В соответствии со статьёй 46 (частями 1 и 2) Конституции Российской Федерации решения и действия (или бездействие) органов государственной власти, органов местного самоуправления, общественных объединений и должностных лиц могут быть обжалованы в суд.

Реализуя указанные конституционные предписания, статья 218 КАС РФ, предоставляет гражданину, организации, иным лицам право обратиться в суд с требованиями об оспаривании решений, действий (бездействия) органа государственной власти, органа местного самоуправления, иного органа, организации, наделенных отдельными государственными или иными публичными полномочиями (включая решения, действия (бездействие) квалификационной коллегии судей, экзаменационной комиссии), должностного лица, государственного или муниципального служащего (далее - орган, организация, лицо, наделенные государственными или иными публичными полномочиями), если полагают, что нарушены или оспорены их права, свободы и законные интересы, созданы препятствия к осуществлению их прав, свобод и реализации законных интересов или на них незаконно возложены какие-либо обязанности. Гражданин, организация, иные лица могут обратиться непосредственно в суд или оспорить решения, действия (бездействие) органа, организации, лица, наделенных государственными или иными публичными полномочиями, в вышестоящие в порядке подчиненности орган, организацию, у вышестоящего в порядке подчиненности лица либо использовать иные внесудебные процедуры урегулирования споров.
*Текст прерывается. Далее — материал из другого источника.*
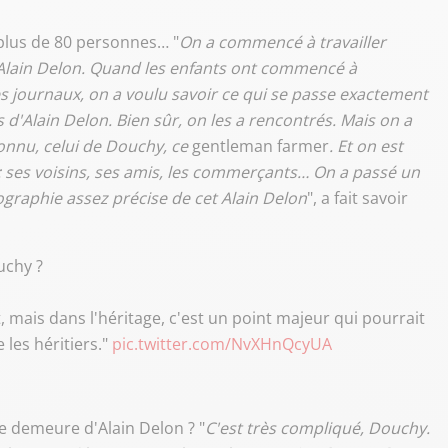
 plus de 80 personnes… "
On a commencé à travailler
'Alain Delon. Quand les enfants ont commencé à
les journaux, on a voulu savoir ce qui se passe exactement
s d'Alain Delon. Bien sûr, on les a rencontrés. Mais on a
connu, celui de Douchy, ce
gentleman farmer
. Et on est
: ses voisins, ses amis, les commerçants… On a passé un
raphie assez précise de cet Alain Delon
", a fait savoir
uchy ?
ot, mais dans l'héritage, c'est un point majeur qui pourrait
les héritiers."
pic.twitter.com/NvXHnQcyUA
e demeure d'Alain Delon ? "
C'est très compliqué, Douchy.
Исходя из содержания пункта 1 части 2 статьи 227 КАС РФ решение, действия (бездействие) могут быть признаны незаконными при наличии одновременно двух условий: несоответствие решения, действий (бездействия) закону и нарушения таким решением, действиями (бездействием) прав и законных интересов заявителя.

Часть 1 статьи 39 КАС РФ предусматривает, что прокурор вправе обратиться в суд с административным исковым заявлением в защиту прав, свобод и законных интересов граждан, неопределённого круга лиц или интересов Российской Федерации, субъектов Российской Федерации, муниципальных образований, а также в других случаях, предусмотренных федеральными законами.

Согласно требованиям статьи 62 КАС РФ лица, участвующие в деле, обязаны доказывать обстоятельства, на которые они ссылаются как на основаниях своих требований или возражений.

Судом установлено, что Углегорской городской прокуратурой проведена проверка исполнения законодательства в сфере информационных технологий и защиты информации в администрации Углегорского муниципального округа, в ходе которой установлено использование программных комплексов 1-С, Свод-Смарт и Смета-Смарт для управления финансово-экономической деятельность, материально-техническим обеспечением, требования к защите персональных данных при обработке в указанных программах недостаточны, не обеспечивают в полной мере защиты неопределенного круга лиц при обработке их персональных данных, поскольку установленные законодательством мероприятия не выполняются, ввиду неопределения уровня защищенности персональных данных.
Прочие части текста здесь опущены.